» **Supplied material**:
Content starts

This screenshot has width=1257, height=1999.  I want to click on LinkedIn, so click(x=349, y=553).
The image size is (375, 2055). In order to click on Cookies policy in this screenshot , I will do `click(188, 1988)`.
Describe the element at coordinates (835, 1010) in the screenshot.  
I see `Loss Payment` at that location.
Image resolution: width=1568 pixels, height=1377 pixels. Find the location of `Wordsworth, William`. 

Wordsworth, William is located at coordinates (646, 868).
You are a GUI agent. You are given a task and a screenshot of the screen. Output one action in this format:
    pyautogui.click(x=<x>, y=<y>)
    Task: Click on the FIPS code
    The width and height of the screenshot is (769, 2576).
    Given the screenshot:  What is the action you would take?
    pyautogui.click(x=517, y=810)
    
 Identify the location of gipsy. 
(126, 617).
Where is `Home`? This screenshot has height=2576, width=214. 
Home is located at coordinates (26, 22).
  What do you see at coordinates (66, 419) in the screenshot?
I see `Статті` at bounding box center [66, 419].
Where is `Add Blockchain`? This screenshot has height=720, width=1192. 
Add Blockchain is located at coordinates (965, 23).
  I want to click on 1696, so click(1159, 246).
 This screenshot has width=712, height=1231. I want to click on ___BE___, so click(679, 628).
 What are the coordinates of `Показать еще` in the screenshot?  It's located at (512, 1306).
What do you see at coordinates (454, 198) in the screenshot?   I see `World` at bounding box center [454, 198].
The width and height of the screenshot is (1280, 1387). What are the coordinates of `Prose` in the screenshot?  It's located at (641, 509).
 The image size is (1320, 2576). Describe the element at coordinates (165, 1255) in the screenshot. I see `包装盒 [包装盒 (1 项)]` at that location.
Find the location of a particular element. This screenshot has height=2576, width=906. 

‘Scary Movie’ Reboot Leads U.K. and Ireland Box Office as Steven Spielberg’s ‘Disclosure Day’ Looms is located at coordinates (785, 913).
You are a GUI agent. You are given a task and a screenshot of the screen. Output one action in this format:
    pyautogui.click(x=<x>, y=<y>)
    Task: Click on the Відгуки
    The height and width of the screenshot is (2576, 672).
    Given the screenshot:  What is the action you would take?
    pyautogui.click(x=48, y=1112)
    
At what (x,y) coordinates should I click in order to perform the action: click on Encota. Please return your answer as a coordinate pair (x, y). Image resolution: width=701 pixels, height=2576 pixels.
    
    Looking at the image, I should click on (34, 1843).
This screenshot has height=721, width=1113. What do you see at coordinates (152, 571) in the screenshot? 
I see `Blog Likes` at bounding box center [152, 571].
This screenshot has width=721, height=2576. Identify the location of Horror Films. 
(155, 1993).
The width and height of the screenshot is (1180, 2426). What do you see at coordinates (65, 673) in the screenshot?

Content ends

» **What needs to be done**: The complete data is to be transcribed verbatim.

» **Solution**:
This screenshot has width=1257, height=1999.  I want to click on LinkedIn, so click(x=349, y=553).
The image size is (375, 2055). In order to click on Cookies policy in this screenshot , I will do `click(188, 1988)`.
Describe the element at coordinates (835, 1010) in the screenshot.  
I see `Loss Payment` at that location.
Image resolution: width=1568 pixels, height=1377 pixels. Find the location of `Wordsworth, William`. 

Wordsworth, William is located at coordinates (646, 868).
You are a GUI agent. You are given a task and a screenshot of the screen. Output one action in this format:
    pyautogui.click(x=<x>, y=<y>)
    Task: Click on the FIPS code
    The width and height of the screenshot is (769, 2576).
    Given the screenshot:  What is the action you would take?
    pyautogui.click(x=517, y=810)
    
 Identify the location of gipsy. 
(126, 617).
Where is `Home`? This screenshot has height=2576, width=214. 
Home is located at coordinates (26, 22).
  What do you see at coordinates (66, 419) in the screenshot?
I see `Статті` at bounding box center [66, 419].
Where is `Add Blockchain`? This screenshot has height=720, width=1192. 
Add Blockchain is located at coordinates (965, 23).
  I want to click on 1696, so click(1159, 246).
 This screenshot has width=712, height=1231. I want to click on ___BE___, so click(679, 628).
 What are the coordinates of `Показать еще` in the screenshot?  It's located at (512, 1306).
What do you see at coordinates (454, 198) in the screenshot?   I see `World` at bounding box center [454, 198].
The width and height of the screenshot is (1280, 1387). What are the coordinates of `Prose` in the screenshot?  It's located at (641, 509).
 The image size is (1320, 2576). Describe the element at coordinates (165, 1255) in the screenshot. I see `包装盒 [包装盒 (1 项)]` at that location.
Find the location of a particular element. This screenshot has height=2576, width=906. 

‘Scary Movie’ Reboot Leads U.K. and Ireland Box Office as Steven Spielberg’s ‘Disclosure Day’ Looms is located at coordinates (785, 913).
You are a GUI agent. You are given a task and a screenshot of the screen. Output one action in this format:
    pyautogui.click(x=<x>, y=<y>)
    Task: Click on the Відгуки
    The height and width of the screenshot is (2576, 672).
    Given the screenshot:  What is the action you would take?
    pyautogui.click(x=48, y=1112)
    
At what (x,y) coordinates should I click in order to perform the action: click on Encota. Please return your answer as a coordinate pair (x, y). Image resolution: width=701 pixels, height=2576 pixels.
    
    Looking at the image, I should click on (34, 1843).
This screenshot has height=721, width=1113. What do you see at coordinates (152, 571) in the screenshot? 
I see `Blog Likes` at bounding box center [152, 571].
This screenshot has width=721, height=2576. Identify the location of Horror Films. 
(155, 1993).
The width and height of the screenshot is (1180, 2426). What do you see at coordinates (65, 673) in the screenshot?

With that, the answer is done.